• What you will do: Each record that follows is to be transcribed exactly, excluding its images.

>>

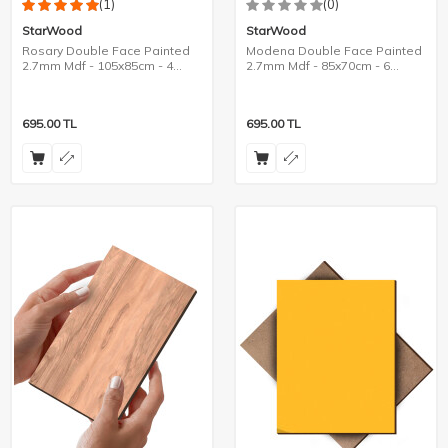
(1)
(0)
StarWood
StarWood
Rosary Double Face Painted
Modena Double Face Painted
2.7mm Mdf - 105x85cm - 4
2.7mm Mdf - 85x70cm - 6
Pieces
Pieces
695.00
TL
695.00
TL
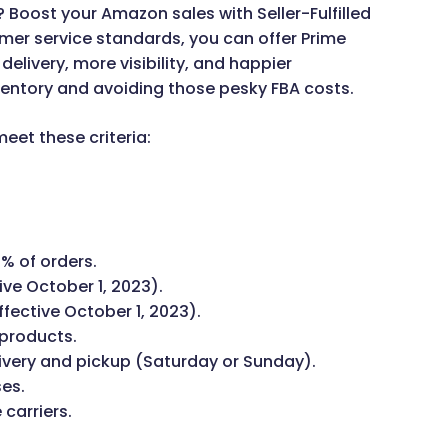
? Boost your Amazon sales with Seller-Fulfilled
mer service standards, you can offer Prime
livery, more visibility, and happier
ventory and avoiding those pesky FBA costs.
meet these criteria:
% of orders.
ive October 1, 2023).
ffective October 1, 2023).
 products.
very and pickup (Saturday or Sunday).
ses.
 carriers.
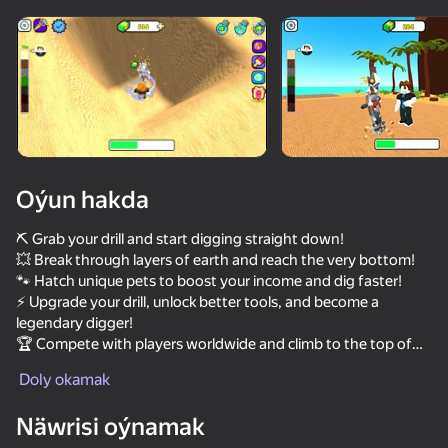
Enjamy aýlaň
Bu oýun diňe peýza
ugry goldaýar
Oýun hakda
⛏️ Grab your drill and start digging straight down!
💥 Break through layers of earth and reach the very bottom!
🐾 Hatch unique pets to boost your income and dig faster!
⚡ Upgrade your drill, unlock better tools, and become a
legendary digger!
🏆 Compete with players worldwide and climb to the top of
Oýun
the leaderboard!
Doly okamak
58
28
32
Näwrisi oýnamak
Idle Vlogger Simulator
Deep Miner
Flappy Dunk: Sink It!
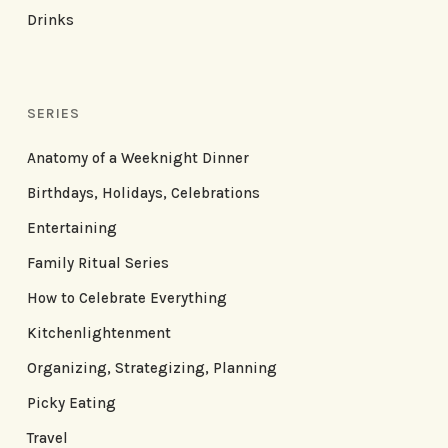
Drinks
SERIES
Anatomy of a Weeknight Dinner
Birthdays, Holidays, Celebrations
Entertaining
Family Ritual Series
How to Celebrate Everything
Kitchenlightenment
Organizing, Strategizing, Planning
Picky Eating
Travel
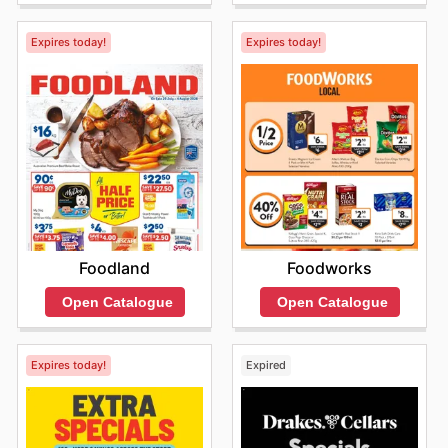
Expires today!
Expires today!
Foodland
Foodworks
Open Catalogue
Open Catalogue
Expires today!
Expired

<<

• Written solution:
(1)
(0)
StarWood
StarWood
Rosary Double Face Painted
Modena Double Face Painted
2.7mm Mdf - 105x85cm - 4
2.7mm Mdf - 85x70cm - 6
Pieces
Pieces
695.00
TL
695.00
TL
? Boost your Amazon sales with Seller-Fulfilled
mer service standards, you can offer Prime
livery, more visibility, and happier
ventory and avoiding those pesky FBA costs.
meet these criteria:
% of orders.
ive October 1, 2023).
ffective October 1, 2023).
 products.
very and pickup (Saturday or Sunday).
ses.
 carriers.
Enjamy aýlaň
Bu oýun diňe peýza
ugry goldaýar
Oýun hakda
⛏️ Grab your drill and start digging straight down!
💥 Break through layers of earth and reach the very bottom!
🐾 Hatch unique pets to boost your income and dig faster!
⚡ Upgrade your drill, unlock better tools, and become a
legendary digger!
🏆 Compete with players worldwide and climb to the top of
Oýun
the leaderboard!
Doly okamak
58
28
32
Näwrisi oýnamak
Idle Vlogger Simulator
Deep Miner
Flappy Dunk: Sink It!
Drinks
SERIES
Anatomy of a Weeknight Dinner
Birthdays, Holidays, Celebrations
Entertaining
Family Ritual Series
How to Celebrate Everything
Kitchenlightenment
Organizing, Strategizing, Planning
Picky Eating
Travel
Expires today!
Expires today!
Foodland
Foodworks
Open Catalogue
Open Catalogue
Expires today!
Expired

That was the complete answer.